How to Install and Use ControlNet v1.1 in Stable Diffusion

ControlNet v1.1 – the breakthrough companion for Stable Diffusion that grants you unparalleled control over AI-generated art. 

In this walkthrough, you will get an easy setup process, even if you’re not tech-savvy. 

Once integrated, ControlNet lets you effortlessly tweak depth, pose, and textures, elevating your art to new heights. 

So, confidently join us in this exciting venture, where art meets precision, and your imagination is the only limit!

What is ControlNet?

ControlNet in Stable Diffusion

ControlNet, an augmentation to Stable Diffusion, revolutionizes image generation through diffusion processes based on text prompts.

It has the potential to combine the prowess of diffusion processes with intricate control to elevate your creative expression.

It is compatible with Stable Diffusion v1, v2 models or SDXL, and seamlessly integrates trainable modules into the U-Net architecture without modifying the model’s weight. 

Unlike default models of stable diffusion, ControlNet integrates task-specific conditions, allowing precise artistic control. 

Now, if you are interested in cntrolnet’s potential let’s install it.

How to Install ControlNet in Stable Diffusion

Whether you are using Automatic111 stable diffusion WebUI in Mac, Windows, or Google Colab you can easily install it.

But before installation check the below requirements.

Requirements to Install ControlNet

Before diving into the installation process, ensure that your system meets the recommended requirements for a smooth ControlNet experience.

A dedicated graphics card with a minimum of 4GB VRAM is advisable for running ControlNet.

For Automatic1111 Stable Diffusion Web UI, aim for a system with at least 16GB of RAM and an NVIDIA GPU (GTX 7xx or newer) with at least 2GB VRAM.

Installing ControlNet in Automatic1111

Follow these general steps to seamlessly install ControlNet for Automatic1111 on Windows, Mac, or Google Collab:

1. Install Automatic1111 WebUI: If not already installed, download and install Automatic1111 WebUI from the official GitHub repository.

2. Check Version: Ensure you have the latest version of Automatic1111 WebUI (version 1.6 or higher).

How to install controlnet

3. Now, Open Automatic1111 WebUI in your browser 

4. Next, go to the Extensions tab, and click on the “Available” sub-tab.

5. Click on the “Load from” button.

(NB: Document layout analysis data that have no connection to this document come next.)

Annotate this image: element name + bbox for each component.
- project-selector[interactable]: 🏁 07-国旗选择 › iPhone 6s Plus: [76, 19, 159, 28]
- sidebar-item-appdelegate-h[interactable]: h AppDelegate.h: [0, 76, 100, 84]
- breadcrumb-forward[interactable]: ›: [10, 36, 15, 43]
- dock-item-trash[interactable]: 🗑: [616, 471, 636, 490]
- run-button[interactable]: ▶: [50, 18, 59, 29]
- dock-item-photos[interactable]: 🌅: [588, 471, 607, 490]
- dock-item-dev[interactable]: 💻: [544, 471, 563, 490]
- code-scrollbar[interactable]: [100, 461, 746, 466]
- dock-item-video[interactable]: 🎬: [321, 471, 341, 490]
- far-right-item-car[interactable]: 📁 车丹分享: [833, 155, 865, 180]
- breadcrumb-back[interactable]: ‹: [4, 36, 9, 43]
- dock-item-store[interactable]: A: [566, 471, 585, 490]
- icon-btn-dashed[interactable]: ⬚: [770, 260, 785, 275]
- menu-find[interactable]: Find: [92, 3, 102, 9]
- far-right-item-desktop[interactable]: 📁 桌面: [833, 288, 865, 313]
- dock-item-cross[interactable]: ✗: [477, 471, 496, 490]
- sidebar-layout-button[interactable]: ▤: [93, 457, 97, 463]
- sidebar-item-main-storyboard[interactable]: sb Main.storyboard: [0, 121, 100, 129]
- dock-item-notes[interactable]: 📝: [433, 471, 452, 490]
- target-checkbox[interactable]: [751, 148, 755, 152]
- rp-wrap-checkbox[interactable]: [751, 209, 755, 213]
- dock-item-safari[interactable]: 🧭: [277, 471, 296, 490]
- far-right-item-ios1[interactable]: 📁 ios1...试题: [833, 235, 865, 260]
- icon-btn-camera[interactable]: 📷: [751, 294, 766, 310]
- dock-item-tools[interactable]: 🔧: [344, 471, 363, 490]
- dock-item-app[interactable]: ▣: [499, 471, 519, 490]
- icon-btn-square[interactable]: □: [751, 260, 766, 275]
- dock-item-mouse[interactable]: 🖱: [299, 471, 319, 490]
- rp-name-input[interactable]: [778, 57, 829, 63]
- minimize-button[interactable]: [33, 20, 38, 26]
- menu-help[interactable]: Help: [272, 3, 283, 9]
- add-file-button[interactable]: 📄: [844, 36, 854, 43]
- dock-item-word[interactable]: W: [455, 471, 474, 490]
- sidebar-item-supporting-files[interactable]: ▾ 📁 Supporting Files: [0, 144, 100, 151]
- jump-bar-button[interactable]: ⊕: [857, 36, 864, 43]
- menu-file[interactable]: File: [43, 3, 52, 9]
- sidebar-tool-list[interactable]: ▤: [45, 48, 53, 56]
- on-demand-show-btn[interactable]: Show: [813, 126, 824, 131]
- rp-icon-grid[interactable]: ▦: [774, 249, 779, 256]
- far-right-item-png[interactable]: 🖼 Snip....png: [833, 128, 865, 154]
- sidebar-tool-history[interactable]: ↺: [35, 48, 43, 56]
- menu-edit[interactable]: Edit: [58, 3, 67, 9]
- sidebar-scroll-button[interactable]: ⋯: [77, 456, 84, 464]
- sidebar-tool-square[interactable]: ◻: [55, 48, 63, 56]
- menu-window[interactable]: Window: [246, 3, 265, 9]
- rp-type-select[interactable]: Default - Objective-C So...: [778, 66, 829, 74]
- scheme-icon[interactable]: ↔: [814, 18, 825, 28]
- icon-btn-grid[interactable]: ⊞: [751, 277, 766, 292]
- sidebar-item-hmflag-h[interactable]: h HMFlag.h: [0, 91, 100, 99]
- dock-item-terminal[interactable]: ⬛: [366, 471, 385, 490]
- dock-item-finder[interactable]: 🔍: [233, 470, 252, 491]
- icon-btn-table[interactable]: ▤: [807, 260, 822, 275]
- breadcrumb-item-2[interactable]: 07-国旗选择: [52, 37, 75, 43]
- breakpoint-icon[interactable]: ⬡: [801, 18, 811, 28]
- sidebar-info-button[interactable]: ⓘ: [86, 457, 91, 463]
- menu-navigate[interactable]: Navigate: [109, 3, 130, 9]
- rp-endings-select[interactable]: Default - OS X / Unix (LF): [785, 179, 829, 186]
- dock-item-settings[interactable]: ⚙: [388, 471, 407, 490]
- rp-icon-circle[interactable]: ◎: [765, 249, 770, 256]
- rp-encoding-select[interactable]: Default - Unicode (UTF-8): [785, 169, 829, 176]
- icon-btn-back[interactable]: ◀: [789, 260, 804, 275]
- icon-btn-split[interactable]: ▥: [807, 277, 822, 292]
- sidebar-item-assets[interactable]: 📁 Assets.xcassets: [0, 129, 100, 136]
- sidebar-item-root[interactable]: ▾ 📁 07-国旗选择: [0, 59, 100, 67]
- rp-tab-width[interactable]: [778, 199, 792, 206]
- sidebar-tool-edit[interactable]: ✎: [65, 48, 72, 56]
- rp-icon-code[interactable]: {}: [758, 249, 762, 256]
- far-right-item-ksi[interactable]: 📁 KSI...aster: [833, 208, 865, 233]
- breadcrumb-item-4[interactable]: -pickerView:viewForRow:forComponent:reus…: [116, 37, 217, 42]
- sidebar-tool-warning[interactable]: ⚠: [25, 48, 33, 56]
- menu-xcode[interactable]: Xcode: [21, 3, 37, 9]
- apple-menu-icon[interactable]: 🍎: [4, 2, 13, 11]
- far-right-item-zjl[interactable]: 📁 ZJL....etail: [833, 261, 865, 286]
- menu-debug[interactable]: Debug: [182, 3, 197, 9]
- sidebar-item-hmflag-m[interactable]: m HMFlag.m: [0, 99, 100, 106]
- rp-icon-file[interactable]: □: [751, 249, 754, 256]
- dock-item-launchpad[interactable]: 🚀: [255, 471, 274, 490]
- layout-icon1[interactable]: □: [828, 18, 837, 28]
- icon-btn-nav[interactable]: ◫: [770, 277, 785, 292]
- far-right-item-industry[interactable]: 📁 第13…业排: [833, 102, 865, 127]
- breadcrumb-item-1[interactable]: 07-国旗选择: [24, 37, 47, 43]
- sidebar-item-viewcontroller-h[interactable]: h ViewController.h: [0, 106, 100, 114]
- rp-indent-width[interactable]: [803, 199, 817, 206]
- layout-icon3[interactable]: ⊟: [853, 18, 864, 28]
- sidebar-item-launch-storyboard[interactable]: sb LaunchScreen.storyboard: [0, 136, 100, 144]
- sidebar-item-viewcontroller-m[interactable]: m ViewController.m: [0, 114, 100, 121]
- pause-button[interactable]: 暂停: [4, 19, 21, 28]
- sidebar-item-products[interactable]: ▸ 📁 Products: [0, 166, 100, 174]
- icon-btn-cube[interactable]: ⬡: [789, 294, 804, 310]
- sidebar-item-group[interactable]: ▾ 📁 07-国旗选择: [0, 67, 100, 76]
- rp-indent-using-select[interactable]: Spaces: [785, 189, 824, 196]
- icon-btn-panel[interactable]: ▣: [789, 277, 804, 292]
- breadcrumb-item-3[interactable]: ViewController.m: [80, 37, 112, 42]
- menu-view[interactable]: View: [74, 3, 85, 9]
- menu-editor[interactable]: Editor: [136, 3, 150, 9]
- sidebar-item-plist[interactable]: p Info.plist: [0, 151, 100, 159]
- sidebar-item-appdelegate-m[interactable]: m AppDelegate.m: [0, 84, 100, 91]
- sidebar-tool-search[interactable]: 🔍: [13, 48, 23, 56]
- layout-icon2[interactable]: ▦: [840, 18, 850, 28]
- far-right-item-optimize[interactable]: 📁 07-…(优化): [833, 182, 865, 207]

And In the search bar, type “controller.”

6. Look for the Extension named “sd-webui-controlnet” and click “Install” in the Action column and Wait for Installation.

7. Next, go to the “Installed” tab and apply changes by clicking “Apply” and then “Restart UI.”

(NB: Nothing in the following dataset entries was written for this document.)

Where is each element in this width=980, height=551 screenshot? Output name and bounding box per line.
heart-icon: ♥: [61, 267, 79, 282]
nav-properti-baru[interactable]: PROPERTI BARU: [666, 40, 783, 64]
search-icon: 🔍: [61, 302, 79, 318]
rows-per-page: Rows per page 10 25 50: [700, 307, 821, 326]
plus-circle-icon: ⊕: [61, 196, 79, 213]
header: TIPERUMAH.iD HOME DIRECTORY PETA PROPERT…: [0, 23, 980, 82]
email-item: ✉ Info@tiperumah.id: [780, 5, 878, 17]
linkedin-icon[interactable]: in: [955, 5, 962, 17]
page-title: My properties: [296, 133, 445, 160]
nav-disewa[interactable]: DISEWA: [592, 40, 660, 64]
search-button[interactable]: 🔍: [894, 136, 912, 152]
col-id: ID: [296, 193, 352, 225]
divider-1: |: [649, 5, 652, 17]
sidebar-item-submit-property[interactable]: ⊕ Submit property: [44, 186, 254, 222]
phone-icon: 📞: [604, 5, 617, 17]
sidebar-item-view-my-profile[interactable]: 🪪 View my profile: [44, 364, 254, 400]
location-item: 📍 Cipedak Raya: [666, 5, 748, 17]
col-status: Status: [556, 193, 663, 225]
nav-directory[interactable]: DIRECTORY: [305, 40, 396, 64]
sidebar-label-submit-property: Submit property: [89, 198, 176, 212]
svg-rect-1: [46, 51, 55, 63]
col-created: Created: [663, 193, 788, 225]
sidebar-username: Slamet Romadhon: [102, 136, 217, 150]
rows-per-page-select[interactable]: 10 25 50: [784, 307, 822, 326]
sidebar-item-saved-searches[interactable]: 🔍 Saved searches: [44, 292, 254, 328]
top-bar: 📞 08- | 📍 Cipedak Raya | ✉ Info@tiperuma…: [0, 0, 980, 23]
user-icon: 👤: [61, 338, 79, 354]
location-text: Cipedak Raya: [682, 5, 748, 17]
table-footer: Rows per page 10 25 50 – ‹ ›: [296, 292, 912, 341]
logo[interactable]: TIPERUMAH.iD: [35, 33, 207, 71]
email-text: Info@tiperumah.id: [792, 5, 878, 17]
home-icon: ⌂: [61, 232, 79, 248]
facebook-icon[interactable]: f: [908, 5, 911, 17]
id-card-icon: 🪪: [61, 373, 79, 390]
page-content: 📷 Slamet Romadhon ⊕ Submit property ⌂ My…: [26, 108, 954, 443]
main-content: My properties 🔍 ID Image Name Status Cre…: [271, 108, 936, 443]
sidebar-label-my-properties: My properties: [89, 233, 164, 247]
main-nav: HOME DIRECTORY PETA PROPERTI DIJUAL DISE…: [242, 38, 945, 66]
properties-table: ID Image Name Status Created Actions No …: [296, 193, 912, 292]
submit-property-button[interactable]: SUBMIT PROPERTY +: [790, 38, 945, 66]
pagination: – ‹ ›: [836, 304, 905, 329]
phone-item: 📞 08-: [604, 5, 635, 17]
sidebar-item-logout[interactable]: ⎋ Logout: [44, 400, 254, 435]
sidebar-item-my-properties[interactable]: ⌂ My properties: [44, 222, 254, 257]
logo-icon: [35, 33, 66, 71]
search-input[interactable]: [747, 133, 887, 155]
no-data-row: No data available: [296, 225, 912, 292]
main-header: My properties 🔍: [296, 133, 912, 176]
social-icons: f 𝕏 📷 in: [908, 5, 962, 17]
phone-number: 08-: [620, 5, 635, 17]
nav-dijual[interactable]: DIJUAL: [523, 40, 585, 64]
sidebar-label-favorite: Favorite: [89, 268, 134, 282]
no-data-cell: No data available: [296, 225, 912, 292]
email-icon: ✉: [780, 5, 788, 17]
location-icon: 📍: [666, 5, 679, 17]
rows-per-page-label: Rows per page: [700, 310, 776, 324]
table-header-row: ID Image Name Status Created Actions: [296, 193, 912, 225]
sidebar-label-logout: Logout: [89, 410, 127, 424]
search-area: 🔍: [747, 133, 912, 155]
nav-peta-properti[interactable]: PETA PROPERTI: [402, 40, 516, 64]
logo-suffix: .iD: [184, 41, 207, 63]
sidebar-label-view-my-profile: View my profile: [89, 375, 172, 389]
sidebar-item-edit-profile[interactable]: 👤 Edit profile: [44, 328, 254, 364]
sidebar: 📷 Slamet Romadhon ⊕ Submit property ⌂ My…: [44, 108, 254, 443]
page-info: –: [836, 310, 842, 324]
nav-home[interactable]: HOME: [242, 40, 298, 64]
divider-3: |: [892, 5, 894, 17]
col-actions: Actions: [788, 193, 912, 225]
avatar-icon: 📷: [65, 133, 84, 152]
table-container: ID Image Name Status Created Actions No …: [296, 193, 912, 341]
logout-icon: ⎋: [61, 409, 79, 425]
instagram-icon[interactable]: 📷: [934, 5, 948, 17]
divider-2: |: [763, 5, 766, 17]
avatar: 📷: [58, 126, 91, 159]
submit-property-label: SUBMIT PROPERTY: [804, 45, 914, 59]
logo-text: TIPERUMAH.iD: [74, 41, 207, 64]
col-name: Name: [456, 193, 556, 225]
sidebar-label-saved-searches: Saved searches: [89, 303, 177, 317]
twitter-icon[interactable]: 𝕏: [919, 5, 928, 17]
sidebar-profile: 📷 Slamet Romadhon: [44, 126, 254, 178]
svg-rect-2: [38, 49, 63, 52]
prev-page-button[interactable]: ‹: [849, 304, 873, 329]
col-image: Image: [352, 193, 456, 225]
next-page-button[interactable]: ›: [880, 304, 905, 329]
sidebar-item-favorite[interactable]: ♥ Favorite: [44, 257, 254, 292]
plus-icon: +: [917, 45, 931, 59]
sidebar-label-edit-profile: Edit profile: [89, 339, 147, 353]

After restarting, ControlNet should be available in the drop-down menu as shown in the below image.

If you encounter issues, an alternative method using the GitHub repository URL is available for you.

How to install controlnet from URL

1. First, click on Extensins and then ‘install from URL’.

2. Now, past the URL “https://github.com/Mikubill/sd-webui-controlnet” as shown on the image.

3. Now, click on the install button and wait for installation.

4. After seeing a successful installation notice restart the webUI.

That’s it ContrlNet will be installed. But to use it you should download models for Controlnet.

Download ControlNet Models

 So, let’s download the models for a seamless experience in accessing and utilizing ControlNet for your projects.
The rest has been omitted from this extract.